My son is an absolute gem of a person (despite the fact that I do in fact need breaks from him). He has had his whole little world turned upside down and he still wakes up smiling, over-the-moon excited when he's surprised with the occasional glass of chocolate milk, and ready to draw a million pictures a day. He has made so much progress with his reading, talks pretty much every waking moment, and has become excellent at folding towels. He is the best part of every single day and this is more bearable because he's with me.
Exercise is the only way I've been able to survive this, in terms of keeping my sanity. We take a long walk in the morning, usually close to an hour, I have started doing more and more yoga in the afternoons, and I often run or do an incline walking session after Sawyer goes to bed, or before dinner. There are things that have brought my some incredible anxiety (I know, I'm not the only one) and exercise has always been my form of therapy. It also helps tire me out so I can sleep at night.

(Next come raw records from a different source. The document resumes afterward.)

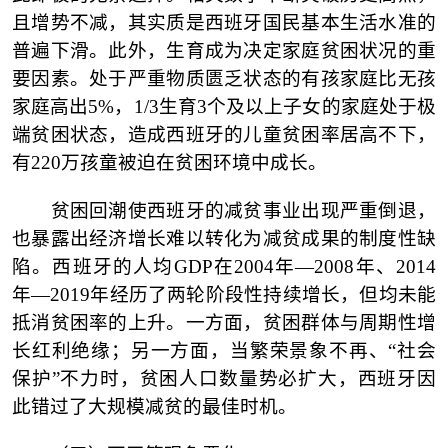
且增势不减，其实质是西班牙国民基本生活水准的
普遍下滑。此外，生育成为决定家庭贫困状况的重
要因素。处于严重物质匮乏状态的有孩家庭比无孩
家庭高出5%，1/3生育3个及以上子女的家庭处于极
端贫困状态，造成西班牙的儿童贫困率居高不下，
有220万孩童被迫在贫困环境中成长。
贫困回潮使西班牙的减贫事业出现严重倒退，
也暴露出经济增长难以转化为减贫成果的制度性缺
陷。西班牙的人均
GDP在2004年—2008年、2014
年—2019年经历了两轮阶段性持续增长，但均未能
抵消贫困率的上升。一方面，贫困群体与周期性增
长红利绝缘；另一方面，当繁荣景象不再、“社会
保护”不力时，贫困人口数量势必扩大，西班牙因
此错过了大规模减贫的最佳时机。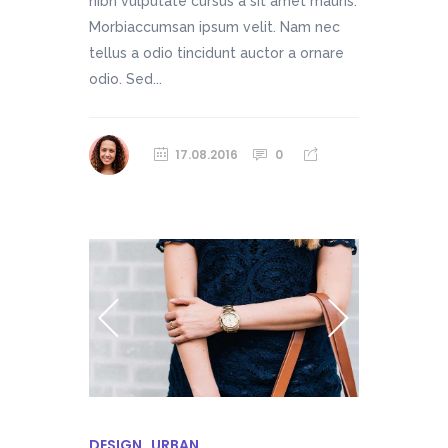
nibh vulputate cursus a sit amet mauris.
Morbiaccumsan ipsum velit. Nam nec
tellus a odio tincidunt auctor a ornare
odio. Sed...
17.08.2016
0
DESIGN
URBAN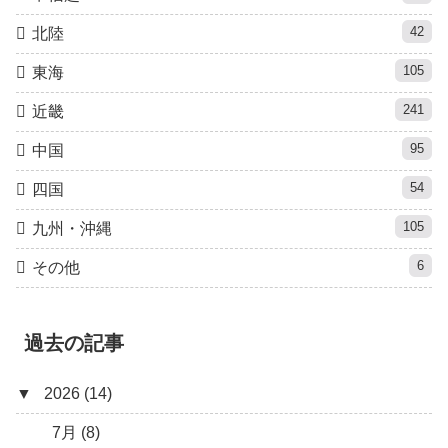
42
北陸
105
東海
241
近畿
95
中国
54
四国
105
九州・沖縄
6
その他
過去の記事
▼
2026 (14)
7月 (8)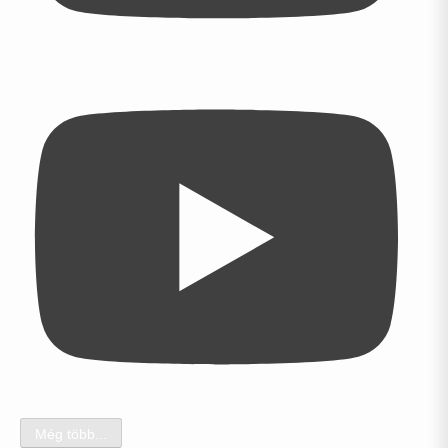
Még több...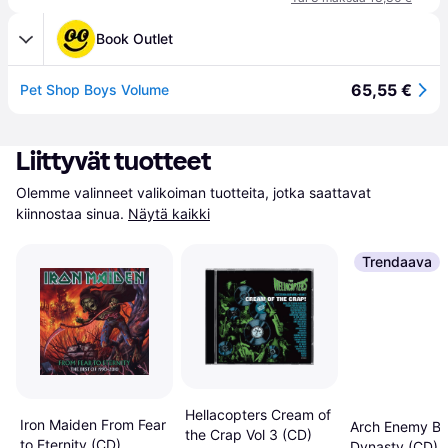
Book Outlet
65,55 €
Pet Shop Boys Volume
Liittyvät tuotteet
Olemme valinneet valikoiman tuotteita, jotka saattavat 
kiinnostaa sinua.
Näytä kaikki
Trendaava
Hellacopters Cream of
Iron Maiden From Fear
Arch Enemy Bl
the Crap Vol 3 (CD)
to Eternity (CD)
Dynasty (CD)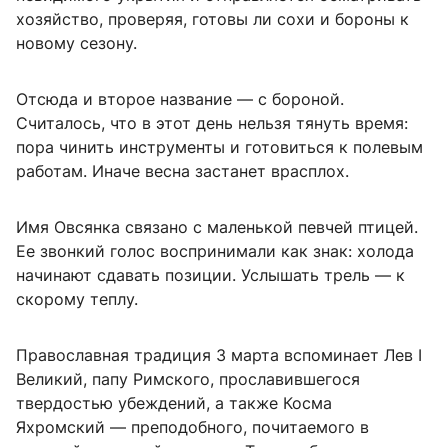
хозяйство, проверяя, готовы ли сохи и бороны к
новому сезону.
Отсюда и второе название — с бороной.
Считалось, что в этот день нельзя тянуть время:
пора чинить инструменты и готовиться к полевым
работам. Иначе весна застанет врасплох.
Имя Овсянка связано с маленькой певчей птицей.
Ее звонкий голос воспринимали как знак: холода
начинают сдавать позиции. Услышать трель — к
скорому теплу.
Православная традиция 3 марта вспоминает Лев I
Великий, папу Римского, прославившегося
твердостью убеждений, а также Косма
Яхромский — преподобного, почитаемого в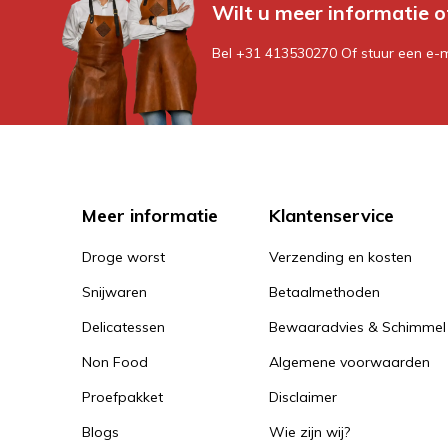
Wilt u meer informatie o
Bel +31 413530270 Of stuur een e-
Meer informatie
Klantenservice
Droge worst
Verzending en kosten
Snijwaren
Betaalmethoden
Delicatessen
Bewaaradvies & Schimmel
Non Food
Algemene voorwaarden
Proefpakket
Disclaimer
Blogs
Wie zijn wij?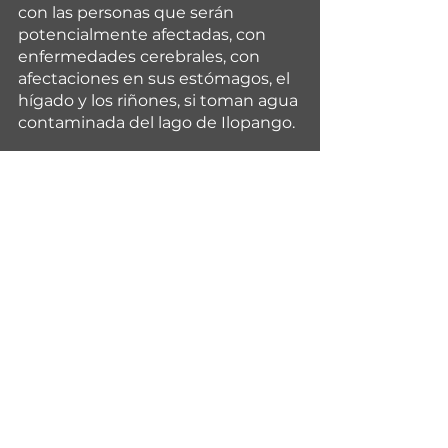
con las personas que serán 
potencialmente afectadas, con 
enfermedades cerebrales, con 
afectaciones en sus estómagos, el 
hígado y los riñones, si toman agua 
contaminada del lago de Ilopango.
El Foro del Agua cita que el 
Instituto de Acceso a la 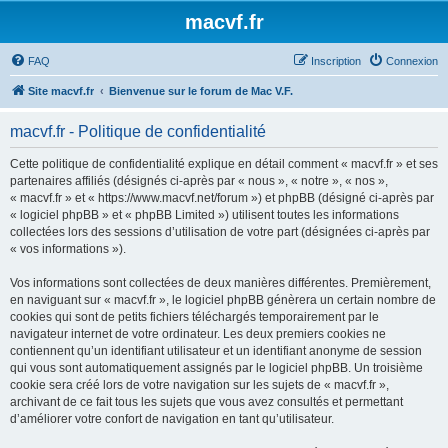
macvf.fr
FAQ
Inscription
Connexion
Site macvf.fr
Bienvenue sur le forum de Mac V.F.
macvf.fr - Politique de confidentialité
Cette politique de confidentialité explique en détail comment « macvf.fr » et ses
partenaires affiliés (désignés ci-après par « nous », « notre », « nos »,
« macvf.fr » et « https://www.macvf.net/forum ») et phpBB (désigné ci-après par
« logiciel phpBB » et « phpBB Limited ») utilisent toutes les informations
collectées lors des sessions d’utilisation de votre part (désignées ci-après par
« vos informations »).
Vos informations sont collectées de deux manières différentes. Premièrement,
en naviguant sur « macvf.fr », le logiciel phpBB génèrera un certain nombre de
cookies qui sont de petits fichiers téléchargés temporairement par le
navigateur internet de votre ordinateur. Les deux premiers cookies ne
contiennent qu’un identifiant utilisateur et un identifiant anonyme de session
qui vous sont automatiquement assignés par le logiciel phpBB. Un troisième
cookie sera créé lors de votre navigation sur les sujets de « macvf.fr »,
archivant de ce fait tous les sujets que vous avez consultés et permettant
d’améliorer votre confort de navigation en tant qu’utilisateur.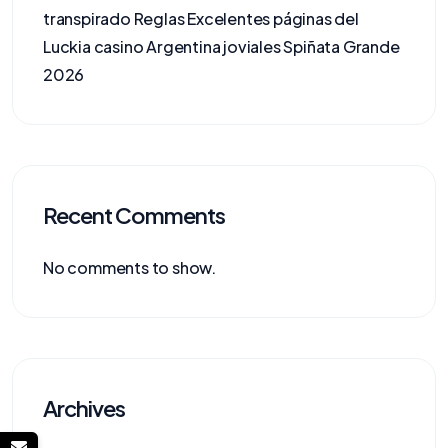
transpirado Reglas Excelentes páginas del
Luckia casino Argentina joviales Spiñata Grande
2026
Recent Comments
No comments to show.
Archives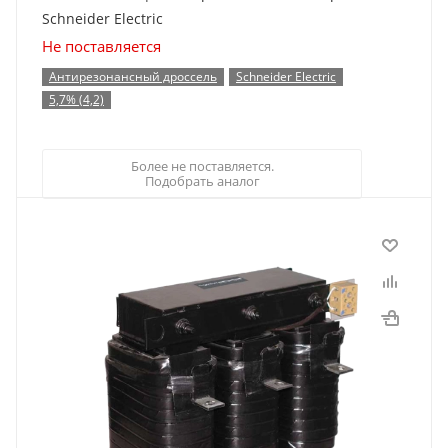
Schneider Electric
Не поставляется
Антирезонансный дроссель
Schneider Electric
5,7% (4,2)
Более не поставляется.
Подобрать аналог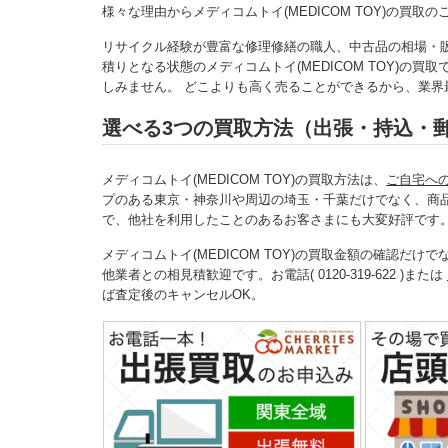
様々な理由からメディコムトイ(MEDICOM TOY)の買
リサイクル経験が豊富な修理修繕の職人、中古品の相場・
積りとなる状態のメディコムトイ(MEDICOM TOY)の
しみません。 どこよりも高く売ることができるから、業界最高
選べる3つの買取方法（出張・持込・
メディコムトイ(MEDICOM TOY)の買取方法は、
ご自宅へ
プのある東京・神奈川や周辺の埼玉・千葉だけでなく、商
で、他社を利用したことのあるお客さまにも大変好評です
メディコムトイ(MEDICOM TOY)の買取金額の確認だ
他業者との相見積歓迎です。お電話( 0120-319-622 )または
ば査定後のキャンセルOK。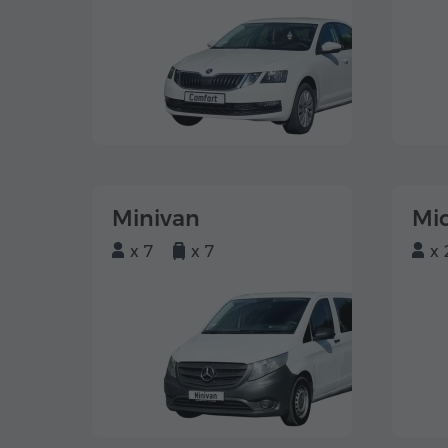
Minivan
Mi
x 7
x 7
x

Despite limitations, I have still had to plan things to look forward to. Now that we are able to add some parks and trails in the mix I am trying to use that as the carrot I need dangled in front of me, as well as any sort of social interaction I can get. I still treat weekdays as more structured time, including getting up and ready at a normal hour, having my son do some review work, creating schedules for myself, etc... Weekends I get to sleep a little bit later and Saturdays I try to not do any boring home projects or extra domestic stuff. In the past I relied on time away from home with Sawyer as a break and for fun, and it's admittedly been a bit crippling to not be able to do that anymore. I spend a lot of time outside in the backyard too... I don't know. It's just really hard. I'm not sitting here lamenting not being able to like go to Fiji or something, but... yeah. I'm still trying, though, to have those things to work through the hard times for, as creative as I have to be (a new recipe to bake? Take out on Saturday nights? Sneaking out while Sawyer has his screen time at night so I can walk and call my mom? Ordering something? All of this).
I have to take responsibility for my own happiness. This isn't just a social-distancing thing, of course, but this time has been a huge reminder of that. We are all going to have our own narrative when we look back on this time and so far I can say that I've struggled, but I've worked hard to make it the best that I can, for both me and Sawyer. There are days where I feel like I should get a trophy for getting up and getting Sawyer his morning bagel-cereal combo or a medal for keeping the house clean and dinners made, but no one is going to thank me or send accolades. And it's not even that I need that much validation, it's just that sometimes doing the same thing over and over again doesn't really feel like auto-pilot, it feels exhausting. Luckily, after a walk and coffee I'm able to rally and knock out my to-do list, play with my kid, etc... But, again, it's on me. I listen to the Armchair Expert and they talk about having a list of things to do when you feel that happiness slipping away; it's my job that I use it to control how my day goes.
I don't want to do house projects. I mean, who does, really, but I seriously don't feel like re-caulking the shower, touching up paint around the garage door or back cement wall, steam cleaning the carpets, or deep cleaning every room in the house (those are the things I had planned on). I mean, I will, hopefully, do all of these things before the summer is over, but I really don't want to. I also am very aware of my limitations as a homeowner- pardon my language, but I don't really know how to do shit.